To address these problems, we propose a distributed crawler that uses the excess bandwidth and computing resources of clients to crawl the web. This co-operative crawler uses a Distributed Hash Table (DHT) as a scalable overlay for easy coordination and distribution of the crawl workload. In designing and building the crawler we study different crawl distribution strategies and investigate the tradeoffs in bandwidth utilization, crawl throughput, balancing load on the crawlers as well as crawl targets, and the ability to exploit network proximity. We present a design and implementation of the distributed crawler using PIER, a relational query processor that runs over the Bamboo DHT, and compare different crawl strategies on PlanetLab querying live web sources.

3:55 Caching Game
Marco Barreno and Byung-Gon Chun
[ppt,ps.gz,pdf] [ps.gz,pdf]
We introduce a novel game-theoretic model for caching to characterize the placement of replicated resources by server nodes that act selfishly.  Nodes incur cost for replicating resources, but if a node has demand for a resource it does not replicate, it incurs cost for access to a remote replica.

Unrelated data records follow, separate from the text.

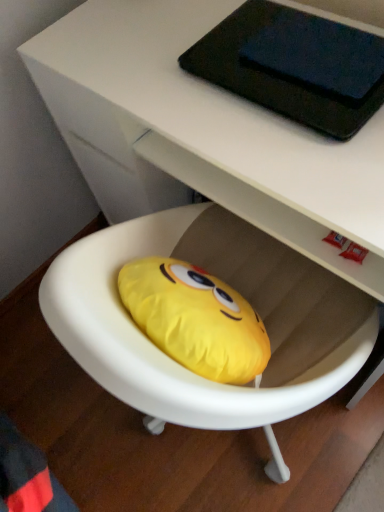 Question: Would you say yellow fabric bean bag at center is to the left or to the right of black matte tablet at upper center in the picture?

Choices:
 (A) left
 (B) right

Answer: (A)

Question: From a real-world perspective, is yellow fabric bean bag at center physically located above or below black matte tablet at upper center?

Choices:
 (A) above
 (B) below

Answer: (B)

Question: From the image's perspective, relative to black matte tablet at upper center, is yellow fabric bean bag at center above or below?

Choices:
 (A) above
 (B) below

Answer: (B)

Question: Is black matte tablet at upper center inside the boundaries of yellow fabric bean bag at center, or outside?

Choices:
 (A) inside
 (B) outside

Answer: (A)

Question: Looking at their shapes, would you say black matte tablet at upper center is wider or thinner than yellow fabric bean bag at center?

Choices:
 (A) wide
 (B) thin

Answer: (B)

Question: Considering the relative positions of black matte tablet at upper center and yellow fabric bean bag at center in the image provided, is black matte tablet at upper center to the left or to the right of yellow fabric bean bag at center?

Choices:
 (A) left
 (B) right

Answer: (B)

Question: Considering the positions of black matte tablet at upper center and yellow fabric bean bag at center in the image, is black matte tablet at upper center taller or shorter than yellow fabric bean bag at center?

Choices:
 (A) short
 (B) tall

Answer: (A) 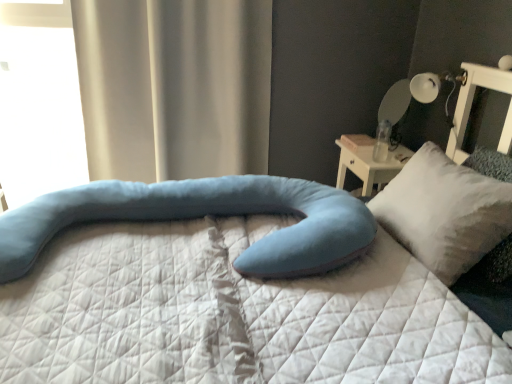 In order to face soft blue fabric pillow at center, marked as the 1th pillow in a left-to-right arrangement, should I rotate leftwards or rightwards?

Turn left approximately 9.121 degrees to face it.

How much space does soft blue fabric pillow at center, placed as the 2th pillow when sorted from right to left, occupy horizontally?

4.47 feet.

The image size is (512, 384). Describe the element at coordinates (433, 87) in the screenshot. I see `white glossy table lamp at upper right` at that location.

You are a GUI agent. You are given a task and a screenshot of the screen. Output one action in this format:
    pyautogui.click(x=<x>, y=<y>)
    Task: Click on the white soft pillow at right, which ranks as the 1th pillow in right-to-left order
    
    Given the screenshot: What is the action you would take?
    pyautogui.click(x=444, y=212)

Is transparent glass window at upper left shorter than white glossy table lamp at upper right?

No.

From a real-world perspective, who is located lower, transparent glass window at upper left or white glossy table lamp at upper right?

transparent glass window at upper left.

Would you say white glossy table lamp at upper right is part of transparent glass window at upper left's contents?

No, white glossy table lamp at upper right is located outside of transparent glass window at upper left.

Considering the relative sizes of transparent glass window at upper left and white glossy table lamp at upper right in the image provided, is transparent glass window at upper left bigger than white glossy table lamp at upper right?

Indeed, transparent glass window at upper left has a larger size compared to white glossy table lamp at upper right.

Is white soft pillow at right, which ranks as the 1th pillow in right-to-left order, with transparent glass window at upper left?

No, white soft pillow at right, which ranks as the 1th pillow in right-to-left order, is not beside transparent glass window at upper left.

Is white soft pillow at right, arranged as the second pillow when viewed from the left, at the left side of transparent glass window at upper left?

No, white soft pillow at right, arranged as the second pillow when viewed from the left, is not to the left of transparent glass window at upper left.

Is point (483, 182) closer or farther from the camera than point (34, 15)?

Point (483, 182).

The width and height of the screenshot is (512, 384). I want to click on the 2nd pillow to the right of the transparent glass window at upper left, starting your count from the anchor, so click(x=444, y=212).

Is white soft pillow at right, which ranks as the 1th pillow in right-to-left order, taller or shorter than white glossy table lamp at upper right?

Considering their sizes, white soft pillow at right, which ranks as the 1th pillow in right-to-left order, has more height than white glossy table lamp at upper right.

Can we say white soft pillow at right, arranged as the second pillow when viewed from the left, lies outside white glossy table lamp at upper right?

white soft pillow at right, arranged as the second pillow when viewed from the left, lies outside white glossy table lamp at upper right's area.

From a real-world perspective, is white soft pillow at right, arranged as the second pillow when viewed from the left, over white glossy table lamp at upper right?

Incorrect, from a real-world perspective, white soft pillow at right, arranged as the second pillow when viewed from the left, is lower than white glossy table lamp at upper right.

Find the location of a particular element. table lamp above the white soft pillow at right, arranged as the second pillow when viewed from the left (from the image's perspective) is located at coordinates (433, 87).

Is satin beige curtain at upper left next to transparent glass window at upper left and touching it?

No, satin beige curtain at upper left is not with transparent glass window at upper left.

Which is behind, satin beige curtain at upper left or transparent glass window at upper left?

Positioned behind is transparent glass window at upper left.

How many degrees apart are the facing directions of satin beige curtain at upper left and transparent glass window at upper left?

They differ by 0.155 degrees in their facing directions.

From the image's perspective, which one is positioned higher, satin beige curtain at upper left or transparent glass window at upper left?

transparent glass window at upper left is shown above in the image.

Is soft blue fabric pillow at center, marked as the 1th pillow in a left-to-right arrangement, at the back of transparent glass window at upper left?

No, transparent glass window at upper left is not facing away from soft blue fabric pillow at center, marked as the 1th pillow in a left-to-right arrangement.

From the picture: Between transparent glass window at upper left and soft blue fabric pillow at center, marked as the 1th pillow in a left-to-right arrangement, which one has larger size?

soft blue fabric pillow at center, marked as the 1th pillow in a left-to-right arrangement, is bigger.

From a real-world perspective, who is located lower, transparent glass window at upper left or soft blue fabric pillow at center, marked as the 1th pillow in a left-to-right arrangement?

soft blue fabric pillow at center, marked as the 1th pillow in a left-to-right arrangement.

Is transparent glass window at upper left completely or partially outside of soft blue fabric pillow at center, marked as the 1th pillow in a left-to-right arrangement?

Yes, transparent glass window at upper left is located beyond the bounds of soft blue fabric pillow at center, marked as the 1th pillow in a left-to-right arrangement.

Is soft blue fabric pillow at center, placed as the 2th pillow when sorted from right to left, shorter than white soft pillow at right, arranged as the second pillow when viewed from the left?

Indeed, soft blue fabric pillow at center, placed as the 2th pillow when sorted from right to left, has a lesser height compared to white soft pillow at right, arranged as the second pillow when viewed from the left.

Looking at the image, does soft blue fabric pillow at center, placed as the 2th pillow when sorted from right to left, seem bigger or smaller compared to white soft pillow at right, which ranks as the 1th pillow in right-to-left order?

Considering their sizes, soft blue fabric pillow at center, placed as the 2th pillow when sorted from right to left, takes up more space than white soft pillow at right, which ranks as the 1th pillow in right-to-left order.

Considering the positions of objects soft blue fabric pillow at center, placed as the 2th pillow when sorted from right to left, and white soft pillow at right, arranged as the second pillow when viewed from the left, in the image provided, who is more to the left, soft blue fabric pillow at center, placed as the 2th pillow when sorted from right to left, or white soft pillow at right, arranged as the second pillow when viewed from the left,?

Positioned to the left is soft blue fabric pillow at center, placed as the 2th pillow when sorted from right to left.

Is there a large distance between soft blue fabric pillow at center, placed as the 2th pillow when sorted from right to left, and white soft pillow at right, which ranks as the 1th pillow in right-to-left order?

Actually, soft blue fabric pillow at center, placed as the 2th pillow when sorted from right to left, and white soft pillow at right, which ranks as the 1th pillow in right-to-left order, are a little close together.

Could you measure the distance between transparent glass window at upper left and white soft pillow at right, arranged as the second pillow when viewed from the left?

transparent glass window at upper left is 2.41 meters from white soft pillow at right, arranged as the second pillow when viewed from the left.

Would you consider transparent glass window at upper left to be distant from white soft pillow at right, which ranks as the 1th pillow in right-to-left order?

Yes, transparent glass window at upper left and white soft pillow at right, which ranks as the 1th pillow in right-to-left order, are located far from each other.

Can you tell me how much transparent glass window at upper left and white soft pillow at right, which ranks as the 1th pillow in right-to-left order, differ in facing direction?

They differ by 86.8 degrees in their facing directions.

From the image's perspective, is transparent glass window at upper left beneath white soft pillow at right, which ranks as the 1th pillow in right-to-left order?

Actually, transparent glass window at upper left appears above white soft pillow at right, which ranks as the 1th pillow in right-to-left order, in the image.

Identify the location of window behind the white glossy table lamp at upper right. The image size is (512, 384). (39, 102).

The width and height of the screenshot is (512, 384). Identify the location of window located on the left of white soft pillow at right, which ranks as the 1th pillow in right-to-left order. (39, 102).

From the image, which object appears to be farther from white soft pillow at right, arranged as the second pillow when viewed from the left, transparent glass window at upper left or white glossy table lamp at upper right?

transparent glass window at upper left is further to white soft pillow at right, arranged as the second pillow when viewed from the left.

Based on the photo, when comparing their distances from transparent glass window at upper left, does white soft pillow at right, which ranks as the 1th pillow in right-to-left order, or white glossy table lamp at upper right seem closer?

white glossy table lamp at upper right is positioned closer to the anchor transparent glass window at upper left.

Based on their spatial positions, is satin beige curtain at upper left or white soft pillow at right, which ranks as the 1th pillow in right-to-left order, further from white glossy table lamp at upper right?

satin beige curtain at upper left lies further to white glossy table lamp at upper right than the other object.

Estimate the real-world distances between objects in this image. Which object is further from satin beige curtain at upper left, white soft pillow at right, which ranks as the 1th pillow in right-to-left order, or white glossy table lamp at upper right?

Based on the image, white glossy table lamp at upper right appears to be further to satin beige curtain at upper left.

Based on their spatial positions, is transparent glass window at upper left or soft blue fabric pillow at center, placed as the 2th pillow when sorted from right to left, closer to white glossy table lamp at upper right?

Based on the image, soft blue fabric pillow at center, placed as the 2th pillow when sorted from right to left, appears to be nearer to white glossy table lamp at upper right.

When comparing their distances from transparent glass window at upper left, does satin beige curtain at upper left or white soft pillow at right, arranged as the second pillow when viewed from the left, seem closer?

satin beige curtain at upper left is positioned closer to the anchor transparent glass window at upper left.

Looking at the image, which one is located closer to white soft pillow at right, which ranks as the 1th pillow in right-to-left order, soft blue fabric pillow at center, placed as the 2th pillow when sorted from right to left, or transparent glass window at upper left?

soft blue fabric pillow at center, placed as the 2th pillow when sorted from right to left, is positioned closer to the anchor white soft pillow at right, which ranks as the 1th pillow in right-to-left order.

Considering their positions, is white glossy table lamp at upper right positioned further to satin beige curtain at upper left than transparent glass window at upper left?

Among the two, white glossy table lamp at upper right is located further to satin beige curtain at upper left.

Locate an element on the screen. This screenshot has height=384, width=512. pillow between soft blue fabric pillow at center, placed as the 2th pillow when sorted from right to left, and white glossy table lamp at upper right is located at coordinates (444, 212).

Locate an element on the screen. This screenshot has width=512, height=384. pillow situated between transparent glass window at upper left and white soft pillow at right, which ranks as the 1th pillow in right-to-left order, from left to right is located at coordinates (203, 216).

Find the location of `curtain between soft blue fabric pillow at center, placed as the 2th pillow when sorted from right to left, and transparent glass window at upper left, along the z-axis`. curtain between soft blue fabric pillow at center, placed as the 2th pillow when sorted from right to left, and transparent glass window at upper left, along the z-axis is located at coordinates (174, 87).

Locate an element on the screen. This screenshot has height=384, width=512. pillow between satin beige curtain at upper left and white soft pillow at right, arranged as the second pillow when viewed from the left is located at coordinates [x=203, y=216].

We investigate how the behavior of selfish servers compares with the social optimum.  We show that pure Nash equilibria exist for the game and the price of anarchy (cost of worst-case Nash equilibrium divided by cost of social optimum) can be O(n) in general due to undersupply problems. Under certain topologies, the price of anarchy does have tighter
bounds.  For complete graphs and stars, it is O(1). For D-dimensional grids, it is O(n1-(1/(D+1))). There are important phase transitions in the price of anarchy, such as when the placement cost exceeds the network diameter. We use extensive simulations to investigate how the price of anarchy changes as we vary the demand distribution, underlying physical topology, installation cost, and maintenance cost of replicated resources.